No more rambling on or shuffling through papers looking for dates, or other information.
It not only saves time, but also makes clear what actually needs to be discussed during the meeting.
Next, make an agenda and distribute the agenda beforehand, if possible.
This’ll give people an opportunity to know what will be discussed during the meeting and prepare for it.
Prep time saves meeting time!
Also, at the start of the meeting, make sure to announce that the meeting will only last an hour and remind folks to keep their remarks short and to the point.
If there needs to be a discussion of any topic at length, it probably needs its own meeting so those who are involved can have ample time to discuss and make decisions.
Anyone who’s not directly involved, but is interested, should be invited to attend.

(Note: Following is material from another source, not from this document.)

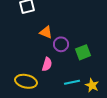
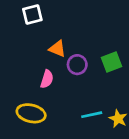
green square: (83, 52) -> (111, 62), moved
pink semicircle: (47, 64) -> (47, 79), moved

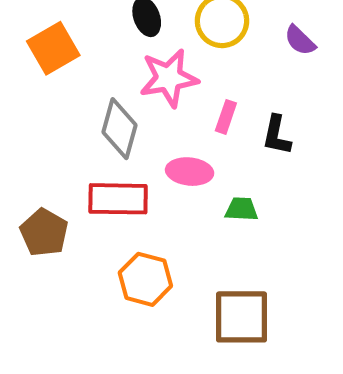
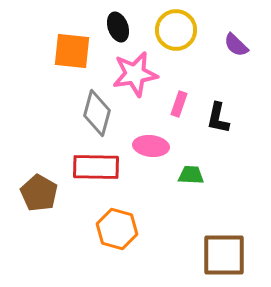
orange square: (53, 48) -> (72, 51), moved, turned 36
brown square: (241, 317) -> (224, 255), moved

See Reason #3 for more on this point.
Reason #2: The meetings are disorganized
Are people talking a lot, in no sense of order?
Are discussions going on f.o.r.e.v.e.r. without being moderated or anyone calling for a decision (i.e. a motion!) to be made?

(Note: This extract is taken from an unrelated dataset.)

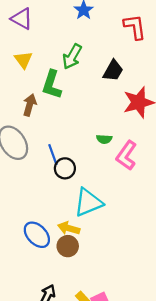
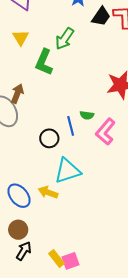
black trapezoid: (113, 71) -> (101, 17), moved
brown arrow: (30, 105) -> (17, 94), moved
blue line: (53, 155) -> (71, 126), moved
brown circle: (68, 246) -> (18, 230), moved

You’ve got a organization problem.
It’s not fun to sit through a meeting such as the one I’ve described, and anyone who did manage to sit through it won’t be back a second time!

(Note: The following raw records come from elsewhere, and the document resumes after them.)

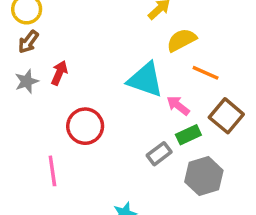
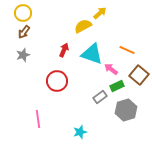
yellow semicircle: (182, 40) -> (83, 26), moved
red arrow: (59, 73) -> (64, 50), moved
pink line: (52, 171) -> (38, 119), moved

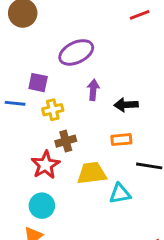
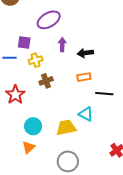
red star: (45, 165) -> (15, 95), moved
yellow trapezoid: (92, 173) -> (66, 127), moved
cyan triangle: (120, 194) -> (86, 114), turned 42

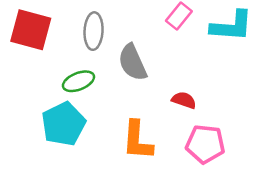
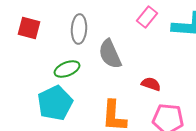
red square: (31, 30) -> (29, 28), size x0.7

In addition to previous the suggestions for meetings that are too long (your new best friend should be a meeting agenda!), you’ll find a quick fix to this issue by using parliamentary procedure.
Use a relaxed version of Roberts Rules of Order to bring some organization to your meeting.
Reason #3: There are too many cliques
Do people sit in groups and whisper to each other throughout the meeting?
Even if it’s an innocent side discussion about the topic being discussed by who ever is reporting at the moment?
That absolutely looks and feels like a clique to those who aren’t part of the the convos..
It’s pretty easy to seem cliquey even when it’s the exact opposite of what you intend!
Top ways to seem cliquey are to have side conversations, make inside jokes and doing anything else that may exclude someone.
The first two, having side convos and inside jokes are pretty easy to avoid if you’re paying attention.
The last one may be happening subtly.
You can avoid it by inviting everyone to everything and just being open and transparent about decisions and processes.
Have name tags available for everyone one at the meeting. It’s a small way of making newbies feel welcome and included.
At meetings, I usually go up to people I don’t know and offer to make them a name tag and introduce myself. It’s a great way to break the ice and get people comfortable.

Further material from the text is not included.